Monday, 7 August 2017

It takes a village - sailing communities


 "It takes a village to raise a child"  - Traditional African proverb


We enjoyed fresh mackerel rolls last week. The skipper made a coriander, lime and chilli dressing, fried the fish and cooked chips in our new air fryer. It went very nicely with some cider shandies. This is not a food blog though. The fish had been caught by our neighbour and was a thank you for the loan of an outboard battery. We have been part of incredible communities in the past and I admit that when we left Somerset one of my (many!) worries was that we would lose that feeling of belonging but even whilst we were cruising it was noticeable. We met people and moved on but stayed in touch with many. The community here is fantastic and we are surrounded by interesting and lovely people.


Mackerel - before and after



Our neighbours include 20 foot fishing boats, 40 foot power boats, 60 foot sailing boats and everything in between. We meet people with hugely different backgrounds and experiences but the sea is a great leveller. It is a pleasure to spend time together; putting the world to rights on the pontoon or over a cup of coffee, sharing experiences and tips, skills and resources. Some neighbours we live with year round, others we only see in the summer or on odd days when they come down to enjoy their boats, others are people who are just passing through.

We were shocked by sad news from a couple who we originally met in Quiberon (France) several years ago and have spent time with since, here in England. Their boat is now for sale, a sign reminding us all to enjoy life when we can as you never know what is around the corner. Another couple have just returned from an 18 month cruise and it has been good to catch up again.




There are others that we have met on line rather than in person and have a different sort of fellowship with from America and other places.

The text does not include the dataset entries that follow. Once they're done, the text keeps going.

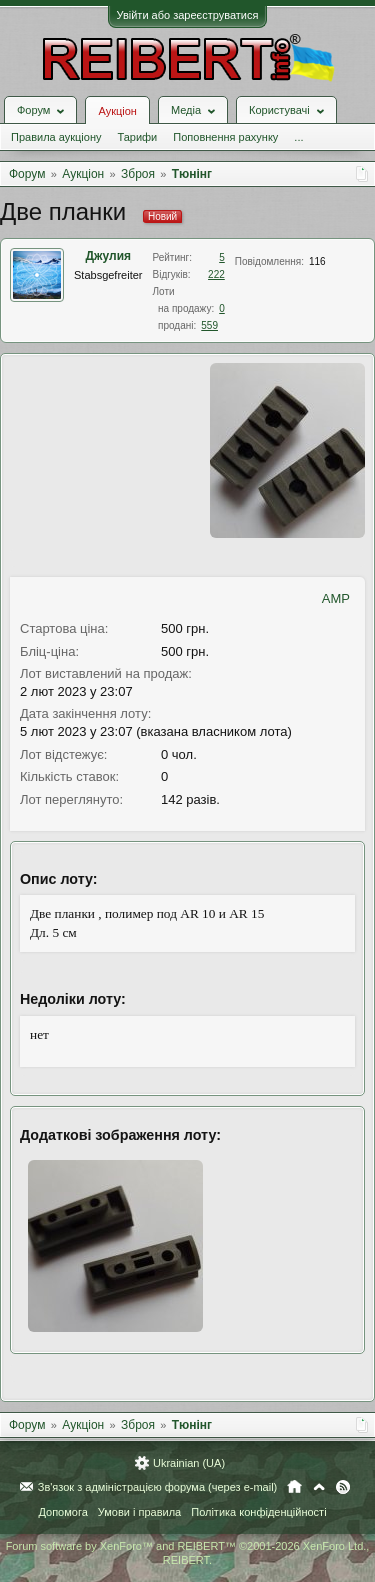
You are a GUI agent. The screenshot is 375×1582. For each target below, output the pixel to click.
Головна (294, 1487)
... (298, 137)
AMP (336, 598)
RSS (343, 1487)
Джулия (108, 256)
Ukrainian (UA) (189, 1463)
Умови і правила (139, 1512)
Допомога (62, 1512)
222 (216, 274)
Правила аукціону (56, 137)
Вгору (319, 1487)
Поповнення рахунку (225, 137)
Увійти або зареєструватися (188, 15)
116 (317, 261)
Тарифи (137, 137)
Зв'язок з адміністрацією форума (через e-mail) (158, 1487)
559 (209, 325)
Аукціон (117, 111)
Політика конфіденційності (258, 1512)
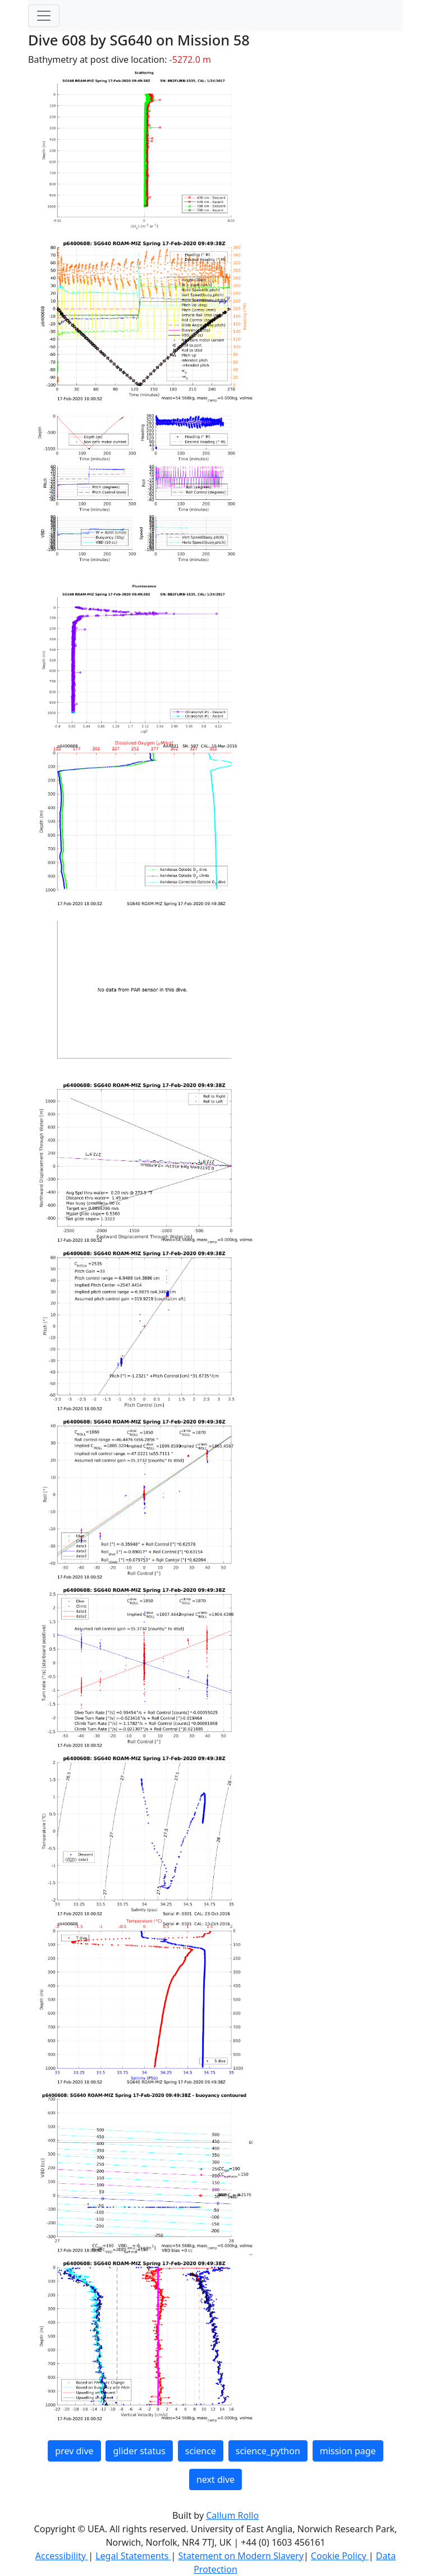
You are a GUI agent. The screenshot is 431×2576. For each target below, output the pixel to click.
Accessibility (61, 2556)
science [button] (200, 2451)
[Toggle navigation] (43, 15)
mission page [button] (348, 2451)
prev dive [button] (74, 2451)
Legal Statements (133, 2556)
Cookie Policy (340, 2556)
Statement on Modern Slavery (240, 2556)
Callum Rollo (232, 2515)
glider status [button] (139, 2451)
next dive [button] (215, 2479)
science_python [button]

I know that I have mentioned Women Who Sail before but really it is the most supportive group you could ever wish for. We even recently had a small meet up in person in Plymouth. There are many groups around such as Kids4sail that are great for information and support.


Looking out at the Marina from land


This week there was awful news of a family boat being lost in French Polynesia. The outpouring of practical, emotional and even financial support given freely by the community was incredible. Many people do not realise that there are many families, couples, single handers and others living on boats. This can be an issue for people setting out on a new adventure and facing the concerns of family and friends. To many it seems an unusual and even strange life but to thousands it is our normal. We know that we are part of something much bigger and are certainly not alone in living this way.

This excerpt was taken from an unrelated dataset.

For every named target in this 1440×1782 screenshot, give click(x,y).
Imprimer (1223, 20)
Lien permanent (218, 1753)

What about the sock? Well, the laundry is somewhere that we often meet up with people and communal washing machines are the start of many a conversation. This sock came back with our washing the other day and was obviously far too small for any of our crew. It has been returned to the laundrette to hopefully be reunited with its other half but it was a small reminder of just how interlinked our lives are. How we are all just living our lives, doing washing, looking after the children and going to work; the same as any other community.